Yo I have seen my lps have a 12 gall nano cube with all sps and he only uses a 10k compact flor. I have decided to try it and asked my friend to frag me off some sps (caps) and little of others. I have set then in the middle of the tank and some close to the light. the caps are doing fine their little polyps open up and the others too. I'll give you an update on that and sees how its doing each 1-2 weeks. I hope this works. my mini power head is in there and clean water. I change my water every week with 2 gallon water changed. I change it from the sump and I do not mess or touch the main tank at all. I have a 10gall glass from petco and drilled 2 holes one to the sump and one back up. this tank is not new its old already and I have posted some pics of it in this forum. Oh btw peps I just got a green leather and its polyps are green so I'll take a pic of that soon and show you. They say its rare or something. My friend hooked me up. So back to the tank, my light is a 10k 50/50 36 watts sitting right on top of the tank (no legs). give me some insight into this becuase this is just testing it. If this works I'm going to conver the 10gall into sps







right now my lps has the 12 gall nano running for 8 months. hope you guys would share your thoughts. I will be posting pics up soon once my uncle gets back with my digi.

thanks for reading and sorry for my grammer it sucks! lol.
piranha_dork


----------



## hyphen (Apr 4, 2004)

awesome. good luck man, hope that works out. i've also seen a nano at store around here filled with sps. anyhow, keep us updated.


----------



## Raptor (Jan 3, 2003)

Goodluck! Caps and montipora's are the better of the lot of sps to keep under pc lights, Although you may keep other acropora's its not an ideal inviornment for them.
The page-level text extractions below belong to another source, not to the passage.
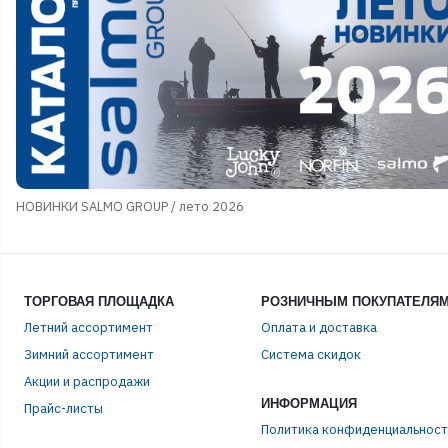
НОВИНКИ SALMO GROUP / лето 2026
ТОРГОВАЯ ПЛОЩАДКА
РОЗНИЧНЫМ ПОКУПАТЕЛЯ
Летний ассортимент
Оплата и доставка
Зимний ассортимент
Система скидок
Акции и распродажи
ИНФОРМАЦИЯ
Прайс-листы
Политика конфиденциальност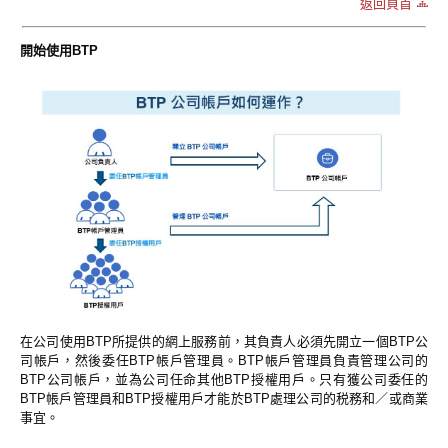
返回頁首
開始使用BTP
在公司使用BTP所提供的網上服務前，其負責人必須先開立一個BTP公
司帳戶，然後委任BTP帳戶管理員。BTP帳戶管理員負責管理公司的
BTP公司帳戶，並為公司任命其他BTP授權用戶。只有獲公司委任的
BTP帳戶管理員和BTP授權用戶才能於BTP處理公司的税務和／或商業
事宜。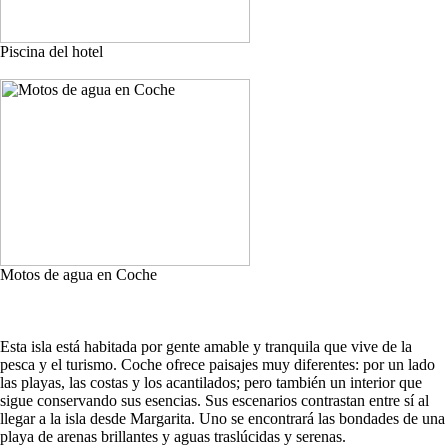
Piscina del hotel
Motos de agua en Coche
Esta isla está habitada por gente amable y tranquila que vive de la
pesca y el turismo. Coche ofrece paisajes muy diferentes: por un lado
las playas, las costas y los acantilados; pero también un interior que
sigue conservando sus esencias. Sus escenarios contrastan entre sí al
llegar a la isla desde Margarita. Uno se encontrará las bondades de una
playa de arenas brillantes y aguas traslúcidas y serenas.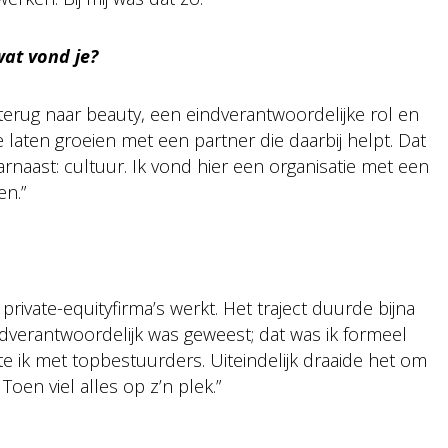
wat vond je?
 terug naar beauty, een eindverantwoordelijke rol en
 laten groeien met een partner die daarbij helpt. Dat
naast: cultuur. Ik vond hier een organisatie met een
en.”
 private-equityfirma’s werkt. Het traject duurde bijna
ndverantwoordelijk was geweest; dat was ik formeel
te ik met topbestuurders. Uiteindelijk draaide het om
Toen viel alles op z’n plek.”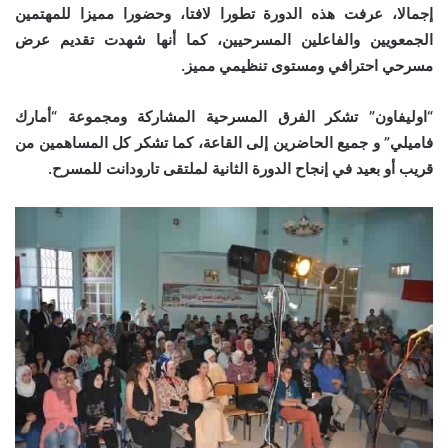
إجمالا، عرفت هذه الدورة تطورا لافتا، وحضورا مميزا للمهتمين
الجمعويين والفاعلين المسرحيين، كما أنها شهدت تقديم عرض
مسرحي احترافي ومستوى تنظيمي مميز.
“اوليفاون” تشكر الفرق المسرحية المشاركة ومجموعة “أمارك
فاميلي” و جميع الحاضرين إلى القاعة، كما تشكر كل المساهمين من
قريب أو بعيد في إنجاح الدورة الثانية لملتقى تارودانت للمسرح.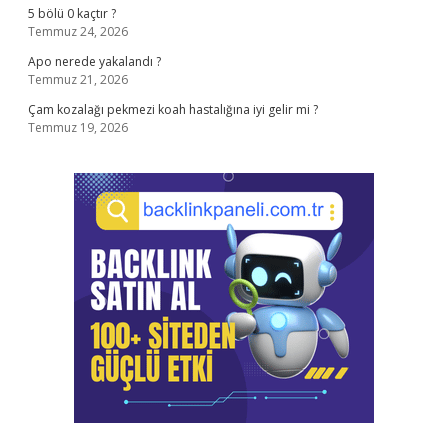
5 bölü 0 kaçtır ?
Temmuz 24, 2026
Apo nerede yakalandı ?
Temmuz 21, 2026
Çam kozalağı pekmezi koah hastalığına iyi gelir mi ?
Temmuz 19, 2026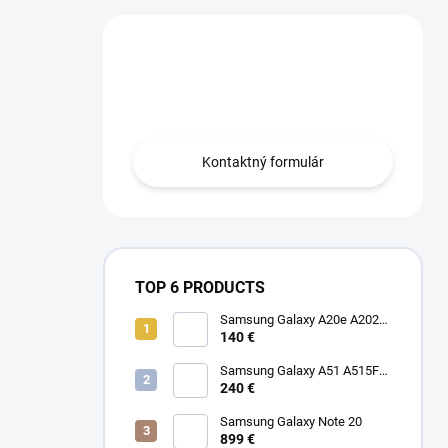
Máte otázku?
Obráťte sa na nás.
Kontaktný formulár
TOP 6 PRODUCTS
Samsung Galaxy A20e A202F
Dual SIM
140 €
Samsung Galaxy A51 A515F
Dual SIM
240 €
Samsung Galaxy Note 20
899 €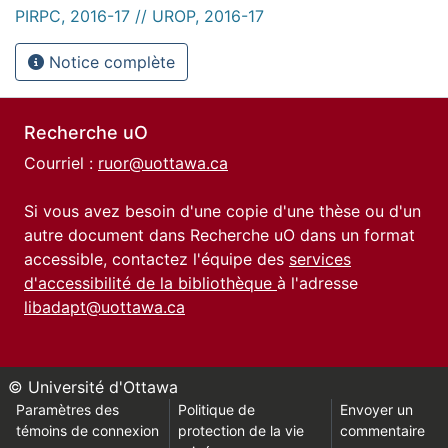
PIRPC, 2016-17 // UROP, 2016-17
Notice complète
Recherche uO
Courriel :
ruor@uottawa.ca
Si vous avez besoin d'une copie d'une thèse ou d'un
autre document dans Recherche uO dans un format
accessible, contactez l'équipe des
services
d'accessibilité de la bibliothèque
à l'adresse
libadapt@uottawa.ca
© Université d'Ottawa
Paramètres des
Politique de
Envoyer un
témoins de connexion
protection de la vie
commentaire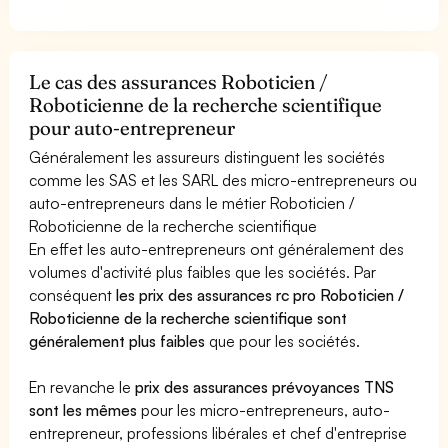
Le cas des assurances Roboticien /
Roboticienne de la recherche scientifique
pour auto-entrepreneur
Généralement les assureurs distinguent les sociétés
comme les SAS et les SARL des micro-entrepreneurs ou
auto-entrepreneurs dans le métier Roboticien /
Roboticienne de la recherche scientifique
En effet les auto-entrepreneurs ont généralement des
volumes d'activité plus faibles que les sociétés. Par
conséquent
les prix des assurances rc pro Roboticien /
Roboticienne de la recherche scientifique sont
généralement plus faibles
que pour les sociétés.
En revanche le
prix des assurances prévoyances TNS
sont les mêmes
pour les micro-entrepreneurs, auto-
entrepreneur, professions libérales et chef d'entreprise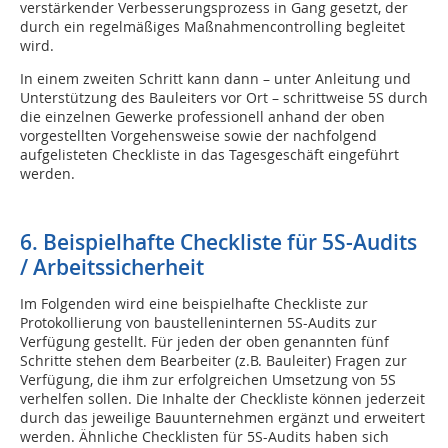
verstärkender Verbesserungsprozess in Gang gesetzt, der
durch ein regelmäßiges Maßnahmencontrolling begleitet
wird.
In einem zweiten Schritt kann dann – unter Anleitung und
Unterstützung des Bauleiters vor Ort – schrittweise 5S durch
die einzelnen Gewerke professionell anhand der oben
vorgestellten Vorgehensweise sowie der nachfolgend
aufgelisteten Checkliste in das Tagesgeschäft eingeführt
werden.
6. Beispielhafte Checkliste für 5S-Audits
/ Arbeitssicherheit
Im Folgenden wird eine beispielhafte Checkliste zur
Protokollierung von baustelleninternen 5S-Audits zur
Verfügung gestellt. Für jeden der oben genannten fünf
Schritte stehen dem Bearbeiter (z.B. Bauleiter) Fragen zur
Verfügung, die ihm zur erfolgreichen Umsetzung von 5S
verhelfen sollen. Die Inhalte der Checkliste können jederzeit
durch das jeweilige Bauunternehmen ergänzt und erweitert
werden. Ähnliche Checklisten für 5S-Audits haben sich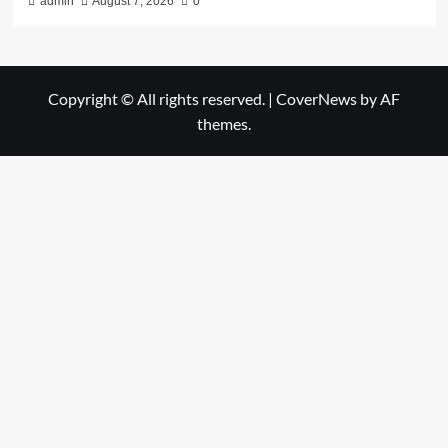
admin
August 7, 2026
0
Copyright © All rights reserved.
|
CoverNews
by AF
themes.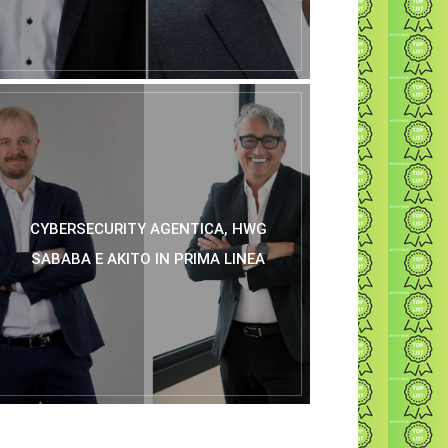
CYBERSECURITY AGENTICA, HWG
SABABA E AKITO IN PRIMA LINEA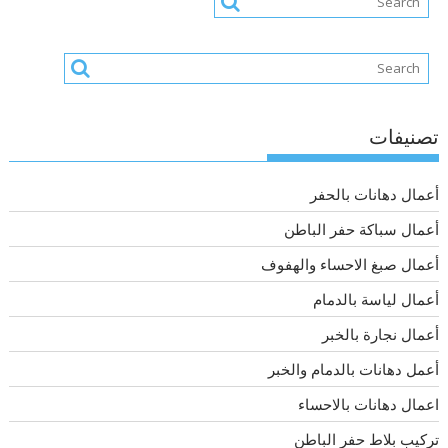
تصنيفات
أعمال دهانات بالحفر
أعمال سباكة حفر الباطن
أعمال صبغ الاحساء والهفوف
أعمال لياسة بالدمام
أعمال نجارة بالخبر
أعمل دهانات بالدمام والخبر
اعمال دهانات بالاحساء
تركيب بلاط حفر الباطن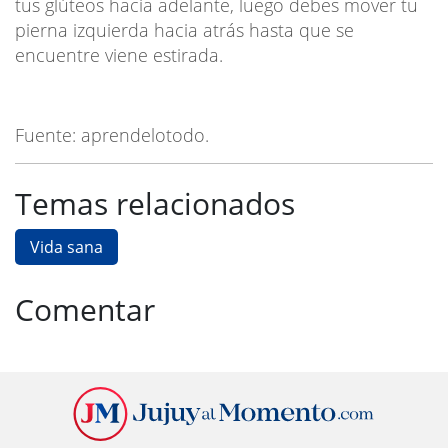
tus glúteos hacia adelante, luego debes mover tu
pierna izquierda hacia atrás hasta que se
encuentre viene estirada.
Fuente: aprendelotodo.
Temas relacionados
Vida sana
Comentar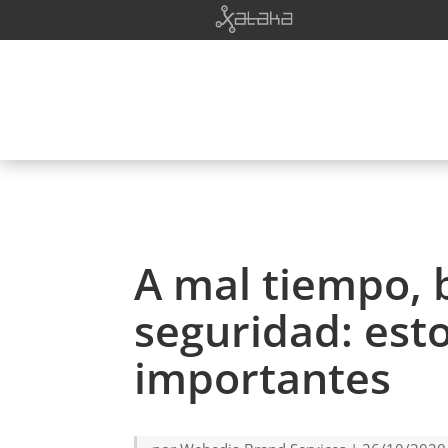
A mal tiempo, 
seguridad: est
importantes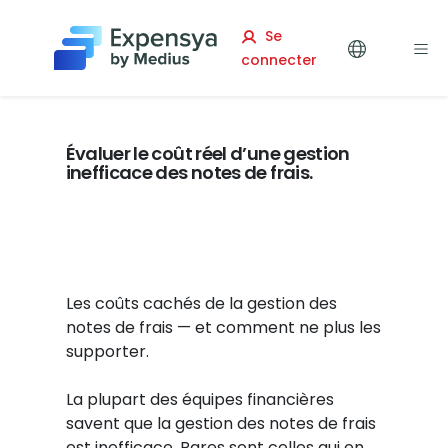
Expensya
Se
connecter
Évaluer le coût réel d’une gestion
inefficace des notes de frais.
Les coûts cachés de la gestion des
notes de frais — et comment ne plus les
supporter.
La plupart des équipes financières
savent que la gestion des notes de frais
est inefficace. Rares sont celles qui en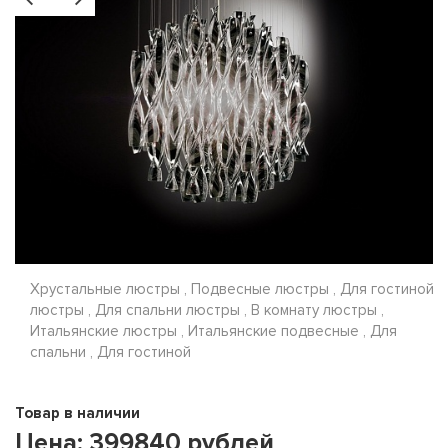
Хрустальные люстры , Подвесные люстры , Для гостиной
люстры , Для спальни люстры , В комнату люстры ,
Итальянские люстры , Итальянские подвесные , Для
спальни , Для гостиной
Товар в наличии
Цена:
399840
рублей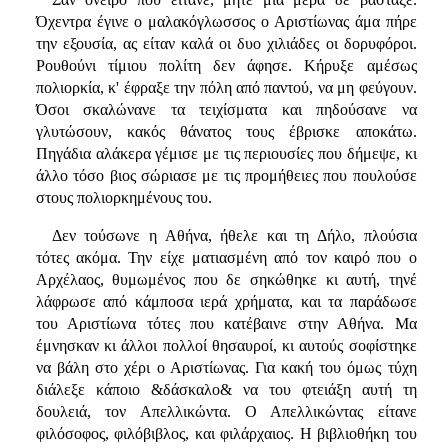
Όχεντρα έγινε ο μαλακόγλωσσος ο Αριστίωνας άμα πήρε
την εξουσία, ας είταν καλά οι δυο χιλιάδες οι δορυφόροι.
Ρουθούνι τίμιου πολίτη δεν άφησε. Κήρυξε αμέσως
πολιορκία, κ' έφραξε την πόλη από παντού, να μη φεύγουν.
Όσοι σκαλώνανε τα τειχίσματα και πηδούσανε να
γλυτώσουν, κακός θάνατος τους έβρισκε αποκάτω.
Πηγάδια αλάκερα γέμισε με τις περιουσίες που δήμεψε, κι
άλλο τόσο βιος σώριασε με τις προμήθειες που πουλούσε
στους πολιορκημένους του.
Δεν τούσωνε η Αθήνα, ήθελε και τη Δήλο, πλούσια
τότες ακόμα. Την είχε ματιασμένη από τον καιρό που ο
Αρχέλαος, θυμωμένος που δε σηκώθηκε κι αυτή, τηνέ
λάφρωσε από κάμποσα ιερά χρήματα, και τα παράδωσε
του Αριστίωνα τότες που κατέβαινε στην Αθήνα. Μα
έμνησκαν κι άλλοι πολλοί θησαυροί, κι αυτούς σοφίστηκε
να βάλη στο χέρι ο Αριστίωνας. Για κακή του όμως τύχη
διάλεξε κάποιο &δάσκαλο& να του φτειάξη αυτή τη
δουλειά, τον Απελλικώντα. Ο Απελλικώντας είτανε
φιλόσοφος, φιλόβιβλος, και φιλάρχαιος. Η βιβλιοθήκη του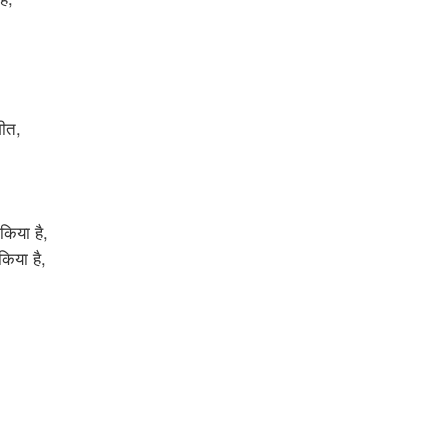
गीत,
किया है,
किया है,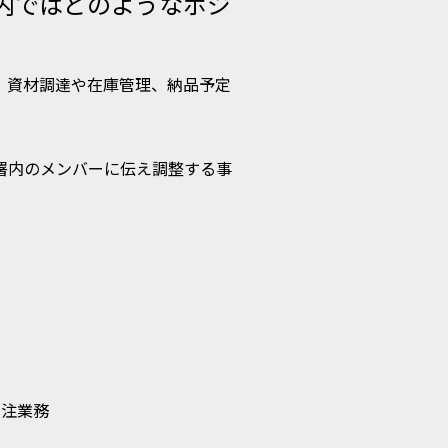
内ではどのようなポジ
、資材調達や在庫管理、納品予定
署内のメンバーに伝え調整する事
発注業務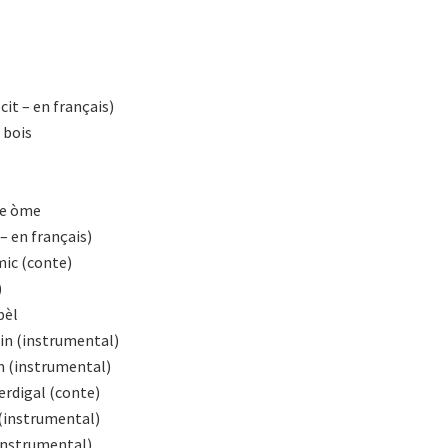
cit – en français)
 bois
ure òme
 – en français)
rmic (conte)
)
bèl
in (instrumental)
m (instrumental)
perdigal (conte)
 (instrumental)
(instrumental)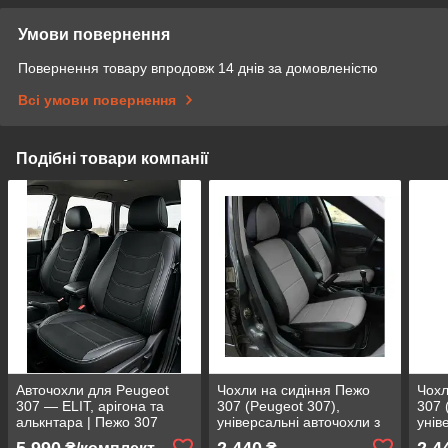
Умови повернення
Повернення товару впродовж 14 днів за домовленістю
Всі умови повернення
Подібні товари компанії
Авточохли для Peugeot
Чохли на сидіння Пежо
Чохл
307 — ELIT, арігона та
307 (Peugeot 307),
307 
алькнтара | Пежо 307
універсальні авточохли з
унів
екошкіри в Україні Чорно-
екош
5 990
2 440
2 4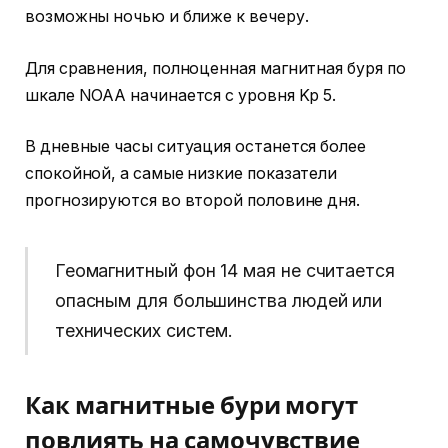
возможны ночью и ближе к вечеру.
Для сравнения, полноценная магнитная буря по
шкале NOAA начинается с уровня Kp 5.
В дневные часы ситуация останется более
спокойной, а самые низкие показатели
прогнозируются во второй половине дня.
Геомагнитный фон 14 мая не считается
опасным для большинства людей или
технических систем.
Как магнитные бури могут
повлиять на самочувствие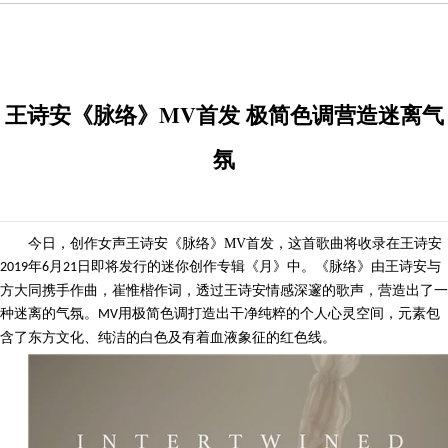
王诗安《脉络》MV首发 极简色调营造迷离气
氛
今日，创作女声王诗安《脉络》
MV
首发，这首歌曲将收录在王诗安
年
月
日即将发行的迷你创作专辑《月》中。《脉络》由王诗安与
2019
6
21
方大同携手作曲，崔惟楷作词，透过王诗安情感深邃的歌声，营造出了一
种迷离的气氛。
用极简色调打造出干净纯粹的个人心灵空间，元素包
MV
含了东方文化、纯洁的白色及有着血液象征的红色线。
But i have seen it done, and never say never i guess.
Sounds like you have a plan. Keep the water clean, and i would not have alot of fish in there. Keep the bioload light, and i think you'll be fine.
Oh pocillaporas are a good choice as well.
You'll need to keep up on all the trace elements like calcium, magnesium, ect.


----------



## rbp 4 135 (Mar 2, 2004)

im growing monti's in my nano as well, well not really growing more along the lines of recovering. I orrigionlally put them in my 75 but i think they were actually nutrient deprived in there. long story short they are dooing better in my nano and there is some good tissue regrowth. right now all i have are some caps but i plan on picking up some digi. I am looking in to pocillaporas as well, trying to figure out where i would put one lol.


----------



## kigrind (Sep 28, 2006)

Pictures....


----------



## rbp 4 135 (Mar 2, 2004)

i bring it home tomarrow ill take some pictues once it settles down again, i have sky blue/pink enchino, royal blue green enchino, frogspawn, candy cane, acans, zoos, plate coral and of course the montis.


----------



## nismo driver (Jan 27, 2004)

i have sps in my 10, a monti digi and a plating monti, and an acro of some kind.. i also picked up two small frags of acro but one rtn'd and teh other stn'd. im pretty sure it wasnt my tank conditions though because i went back to teh LFS two days after the first one rtn'd and the remaining frags they had from teh same batch where doing the same thing.. they probably got a larger damaged piece and tried to frag it to get some money back and it was over stressed..

so if you going to try sps make sure you get healthy frags.. that lighting is really not going to be good though, theres a good chance the sps will brown and not show much growth, the other important part of sps is high volumes of water turn ove in the thank but not necessarily direct linear flow..


----------